History

The history of cryptography begins thousands of years ago and contains a variety of different types of encryption. Earlier algorithms were performed by hand and were substantially different from modern algorithms, which are generally executed by a machine.

Cryptography

Cryptography is the science of using mathematics to encrypt and decrypt data. Cryptography enables you to store sensitive information or transmit it across insecure networks (such as Internet) so that it cannot be read by anyone except the intended recipient.

Although cryptography is the science of securing data, cryptanalysis is the science of analyzing and breaking secure communication. Classical cryptanalysis involves an interesting combination of analytical reasoning, application of mathematical tools, pattern finding, patience, determination and luck. Cryptanalysts are also known as attackers. Cryptology embraces both cryptography and cryptanalysis.

How Does It Work

A cryptographic algorithm, or cipher, is a mathematical function used in the encryption and decryption process. A cryptographic algorithm works in combination with a key—a word, number or phrase—to encrypt the plaintext.

The same plaintext encrypts to different ciphertext with different keys. The security of encrypted data is entirely dependent on two things: the strength of the cryptographic algorithm and the secrecy of the key. A cryptographic algorithm, plus all possible keys and all the protocols that make it work comprise a cryptosystem. PGP is a cryptosystem.

Plaintext and Ciphertext

Data that can be read and understood without any special measures is called plaintext or cleartext. The method of disguising plaintext in such a way as to hide its substance is called encryption. Encrypting plaintext results in unreadable gibberish called ciphertext. You use encryption to ensure that information is hidden from anyone for whom it is not intended, even those who can see the encrypted data. The process of reverting ciphertext to its original plaintext is called decryption.

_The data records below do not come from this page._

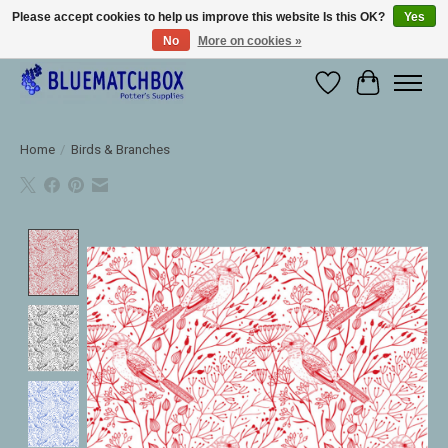
Please accept cookies to help us improve this website Is this OK?
Yes
No
More on cookies »
Large selection of products and fast shipping!
Wishlist
Cart
Home
/
Birds & Branches
Product image slideshow Items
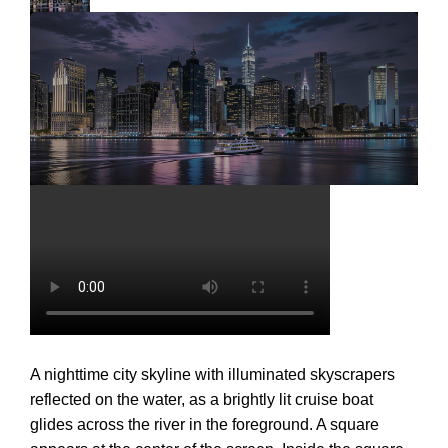
A nighttime city skyline with illuminated skyscrapers
reflected on the water, as a brightly lit cruise boat
glides across the river in the foreground. A square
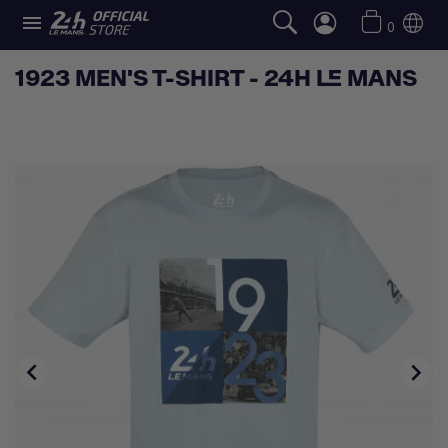

0
1923 MEN'S T-SHIRT - 24H LE MANS


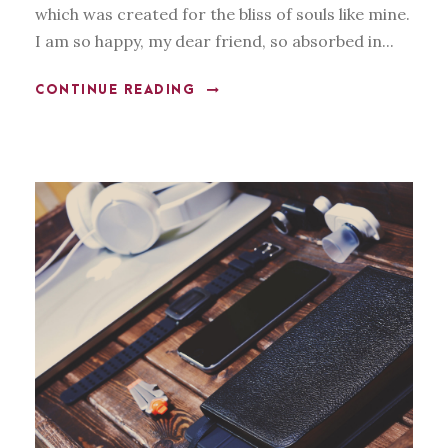
which was created for the bliss of souls like mine.
I am so happy, my dear friend, so absorbed in...
CONTINUE READING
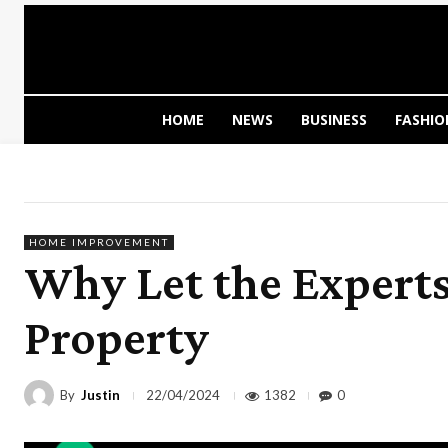
HOME
NEWS
BUSINESS
FASHIO
HOME IMPROVEMENT
Why Let the Experts
Property
By
Justin
1382
0
22/04/2024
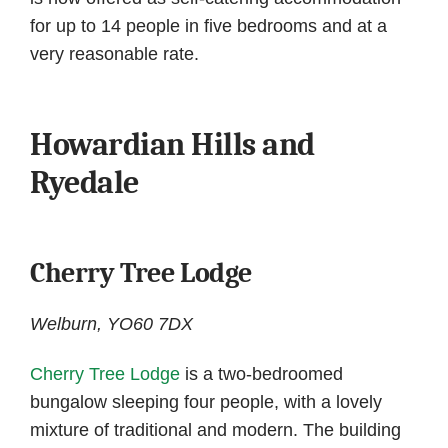
for up to 14 people in five bedrooms and at a
very reasonable rate.
Howardian Hills and
Ryedale
Cherry Tree Lodge
Welburn, YO60 7DX
Cherry Tree Lodge
is a two-bedroomed
bungalow sleeping four people, with a lovely
mixture of traditional and modern. The building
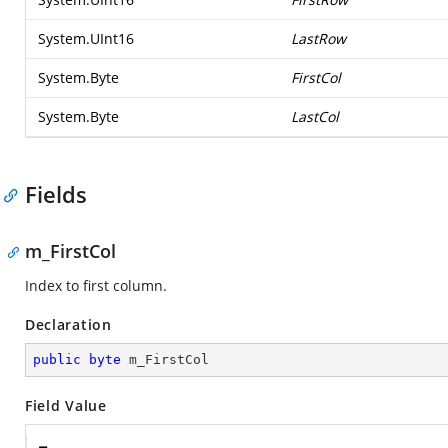
System.UInt16
LastRow
System.Byte
FirstCol
System.Byte
LastCol
Fields
m_FirstCol
Index to first column.
Declaration
public
byte
 m_FirstCol
Field Value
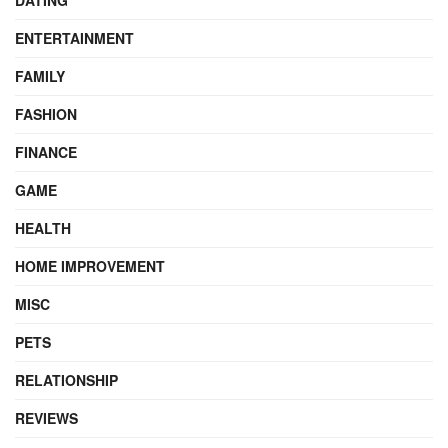
DATING
ENTERTAINMENT
FAMILY
FASHION
FINANCE
GAME
HEALTH
HOME IMPROVEMENT
MISC
PETS
RELATIONSHIP
REVIEWS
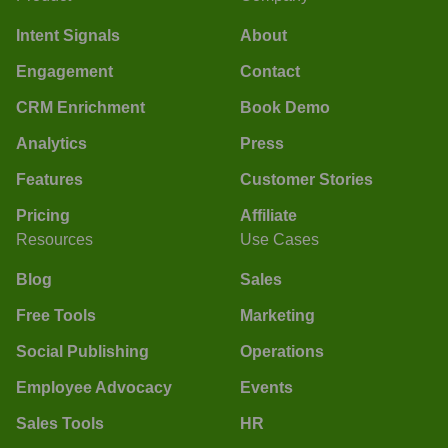
Intent Signals
About
Engagement
Contact
CRM Enrichment
Book Demo
Analytics
Press
Features
Customer Stories
Pricing
Affiliate
Resources
Use Cases
Blog
Sales
Free Tools
Marketing
Social Publishing
Operations
Employee Advocacy
Events
Sales Tools
HR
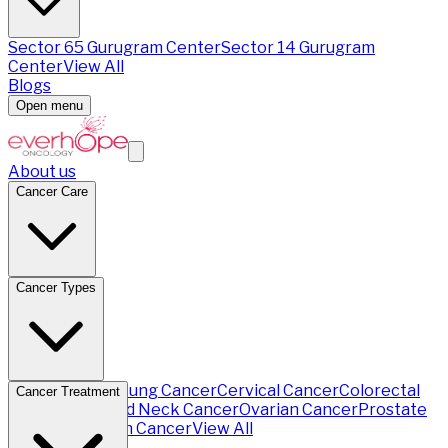
Sector 65 Gurugram Center
Sector 14 Gurugram
Center
View All
Blogs
Open menu
About us
Cancer Care
Cancer Types
Breast Cancer
Lung Cancer
Cervical Cancer
Colorectal
Cancer Treatment
Cancer
Head and Neck Cancer
Ovarian Cancer
Prostate
Cancer
Stomach Cancer
View All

Cipher or Cryptographic Algorithm

A cryptographic algorithm, or cipher, is a mathematical function used in the encryption and decryption process. A cryptographic algorithm works in combination with a key—a word, number or phrase—to encrypt the plaintext. The same plaintext encrypts to different ciphertext with different keys. The security of encrypted data is entirely dependent on two things: the strength of the cryptographic algorithm and the secrecy of the key.

Symmetric or Conventional Cryptography

In conventional cryptography, also called secret-key or symmetric-key encryption, one key is used both for encryption and decryption. The Data Encryption Standard (DES) is an example of a conventional cryptosystem.

Conventional encryption has benefits. It is very fast. It is especially useful for encrypting data that is not going anywhere. However, conventional encryption alone as a means for transmitting secure data can be quite expensive simply due to the difficulty of secure key distribution.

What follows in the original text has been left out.